En los últimos años, habríamos confundido el deseo de garantizar un buen nivel de seguridad y mentoría de los pequeños con la inculcación de la creencia dogmática de que, al ser “menores”, necesitan figuras autorizadas (“adultos”) para resolver sus problemas y mediar entre conflictos y rencillas, así como garantizar un mundo entre algodones donde la incomodidad y la imperfección son extirpadas con el bisturí de de una mentalidad que recuerda a la eugenesia de Francis Galton.

Los psicólogos llaman al fenómeno de la interiorización infantil de la necesidad de supervisión “dependencia moral”.

¿Y si esta supuesta “dependencia moral” minara la notable ausencia de prejuicios e ingenuidad que tanto alabamos en genios de todas las disciplinas, que han sabido conservar esta actitud de frescura y autenticidad asociadas con la primera edad?

Edmond es Montecristo

La apertura de miras será necesaria para cualquier joven que quiera abrirse paso en los estudios y la vida, pues sin conocer las mieles de la creatividad original sin supervisión y los sinsabores de los primeros fracasos, los adultos más jóvenes optan por la actitud que los tutores y el contexto han patrocinado: la sumisión a la autoridad, el dogmatismo, la hipersensibilidad y rechazo de cualquier fenómeno que perturbe la realidad como, según les han explicado, tiene que ser.

Salir de fiesta, hacer una travesura o perderse en el interior de una de esas estructuras laberínticas que llamamos ciudad o campus universitario no equivalen a escalar el Everest o alcanzar la luna, y la inteligencia emocional necesaria para no sufrir un bloqueo ante cualquier dificultad repentina aparece latente en cada niño.

Todo lo que tenemos que hacer es otorgarles confianza. Saben lo que hacen y, llegado el caso, se las ingenian para salir de cualquier pequeño mal trago.

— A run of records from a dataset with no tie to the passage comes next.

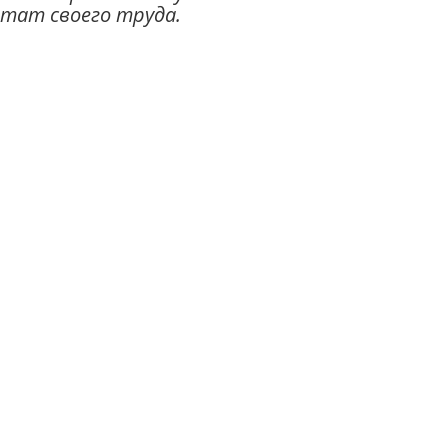
ьтат своего труда.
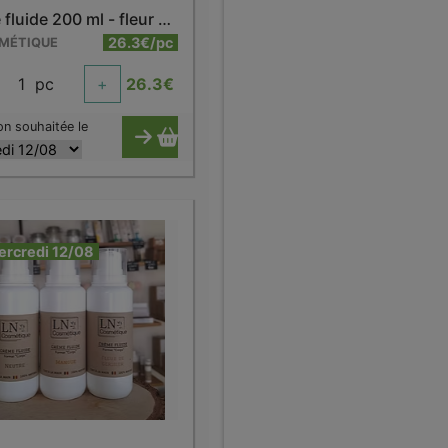
Crème fluide 200 ml - fleur de cerisier
26.3€/pc
SMÉTIQUE
1
pc
+
26.3
€
on souhaitée le
ercredi 12/08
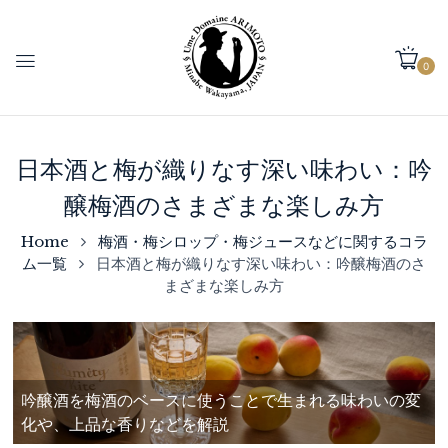
0
日本酒と梅が織りなす深い味わい：吟
醸梅酒のさまざまな楽しみ方
Home
梅酒・梅シロップ・梅ジュースなどに関するコラ
ム一覧
日本酒と梅が織りなす深い味わい：吟醸梅酒のさ
まざまな楽しみ方
吟醸酒を梅酒のベースに使うことで生まれる味わいの変
化や、上品な香りなどを解説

Martin Eden, un libro de Jack London considerado literatura juvenil que, sin embargo, aguanta -por su seriedad, trasfondo, calidad- el paso de los años. Un clásico infravalorado que aguanta la lectura madura y reflexiva

Ofrezcamos ayuda y asistencia cuando lo estimemos oportuno o nuestros hijos y alumnos lo demanden, pero no pensemos ni decidamos en su lugar. La condescendencia es la peor ofensa a la mente libre, ingenua, brillante.

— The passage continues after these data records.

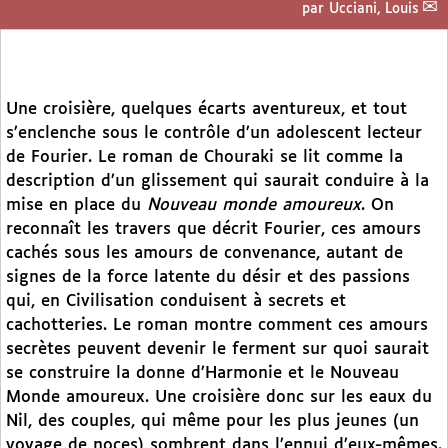
par
Ucciani, Louis
Une croisière, quelques écarts aventureux, et tout
s’enclenche sous le contrôle d’un adolescent lecteur
de Fourier. Le roman de Chouraki se lit comme la
description d’un glissement qui saurait conduire à la
mise en place du
Nouveau monde amoureux
. On
reconnaît les travers que décrit Fourier, ces amours
cachés sous les amours de convenance, autant de
signes de la force latente du désir et des passions
qui, en Civilisation conduisent à secrets et
cachotteries. Le roman montre comment ces amours
secrètes peuvent devenir le ferment sur quoi saurait
se construire la donne d’Harmonie et le Nouveau
Monde amoureux. Une croisière donc sur les eaux du
Nil, des couples, qui même pour les plus jeunes (un
voyage de noces) sombrent dans l’ennui d’eux-mêmes.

Del mismo modo que hemos aprendido a apreciar la genialidad de los polímatas y aventureros excéntricos y librepensadores, celosos de su autosuficiencia, podemos hacer lo mismo con los pequeños grandes aventureros que moran entre nosotros y tanto nos recuerdan a los momentos más lúcidos de Don Quijote, Edmundo Dantés, Lord Jim.